In Nigeria, il Paese più popoloso dell'Africa, dove i cristiani costituiscono poco più del 50 per cento della popolazione, i fedeli si trovano stretti in una morsa mortale formata dai terroristi islamici Boko Haram e Iswap da una parte e dai pastori musulmani fulani dall'altra. E nonostante l'aumento impressionante della violenza, gli Stati Uniti di Joe Biden hanno inspiegabilmente deciso di cancellare la Nigeria dall'elenco dei paesi preoccupanti dal punto di vista della libertà religiosa.

Qual è l'approccio europeo e come interviene, in che modo e quante risorse stanno arrivando dall'Europa a Buhari?

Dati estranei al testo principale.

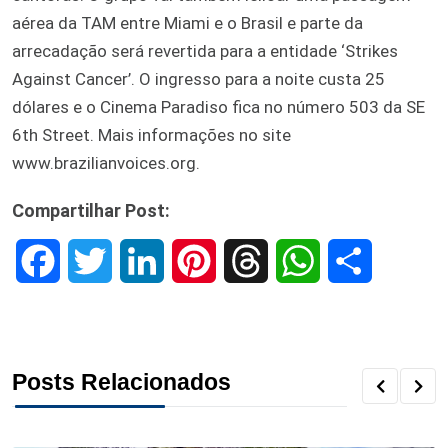
aérea da TAM entre Miami e o Brasil e parte da
arrecadação será revertida para a entidade ‘Strikes
Against Cancer’. O ingresso para a noite custa 25
dólares e o Cinema Paradiso fica no número 503 da SE
6th Street. Mais informações no site
www.brazilianvoices.org.
Compartilhar Post:
F
T
L
P
T
W
S
a
w
i
i
h
h
h
c
i
n
n
r
a
a
Posts Relacionados
e
t
k
t
e
t
r
b
t
e
e
a
s
e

La scelta dell'amministrazione Biden è stata un errore clamoroso. I dati che abbiamo pubblicato nel Rapporto periodico sulla libertà religiosa del nostro intergruppo, raccolti attraverso il lavoro di importanti ONG di ispirazione cristiana, ci dicono che la Nigeria è uno dei Paesi dove la situazione è peggiorata di più negli ultimi anni. Alle milizie islamiste affiliate a Isis e Al Qaeda si sono aggiunte tribù di pastori fulani, anch'essi musulmani, che stanno scendendo verso sud, tentando di sradicare la presenza cristiana, distruggendo la loro identità religiosa e appropriandosi di quelle terre. Come è noto, l'UE ha una politica estera debole e dispone di un solo strumento, quello dell'economia e della finanza. È difficile quantificare quanti soldi diamo alla Nigeria ogni anno attraverso vari progetti di cooperazione, per questo presenterò una domanda urgente per conoscere l'importo reale, che dovrebbe comunque essere di centinaia di milioni di euro. Ecco, è ora di condizionare ogni singolo euro donato dall'Ue alla Nigeria all'impegno concreto del governo Buhari nel contrastare queste bande e garantire libertà e sicurezza religiosa, in primis alle comunità cristiane.

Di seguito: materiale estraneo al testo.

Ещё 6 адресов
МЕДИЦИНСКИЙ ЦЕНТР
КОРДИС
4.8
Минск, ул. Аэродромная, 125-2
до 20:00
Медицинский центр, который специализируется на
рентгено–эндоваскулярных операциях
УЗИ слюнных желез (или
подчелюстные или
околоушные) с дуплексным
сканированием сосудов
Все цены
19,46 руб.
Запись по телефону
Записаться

Nella sola Europa dei “diritti”, la libertà religiosa è un problema?

L'UE persegue un programma di "diritti" molto invadente, che mi porta a pensare che ora ogni licenza e preferenza personale diventi di per sé un diritto socialmente riconosciuto. Eppure quando si parla di libertà religiosa, cioè di diritto umano fondamentale riconosciuto come tale dalle convenzioni internazionali, scatta un riflesso ideologico, che si basa però su un presupposto errato. Certamente come cattolico mi sento personalmente più vicino ai miei compagni di fede, ma difendere la libertà religiosa significa difendere il diritto di ogni comunità e di ogni individuo a credere ma anche a non credere, ea non essere discriminato o perseguitato per questo. Dire che i cristiani sono di gran lunga i più perseguitati non è sposare una visione confessionale; dire che tra i responsabili di queste persecuzioni la maggior parte sono musulmani o che l'antisemitismo dilaga nelle comunità musulmane in Europa non è essere islamofobi. Perché ad altre latitudini ci sono minoranze di musulmani perseguitati da altri musulmani. È semplicemente la tragica realtà, che va affrontata per quello che è, chiamando le cose con i loro nomi propri per affrontarle. Il resto è cancel culture che pretende di relegare la fede a un fatto privato, eliminando la sua dimensione di testimonianza pubblica. Un male a cui non possiamo rassegnarci.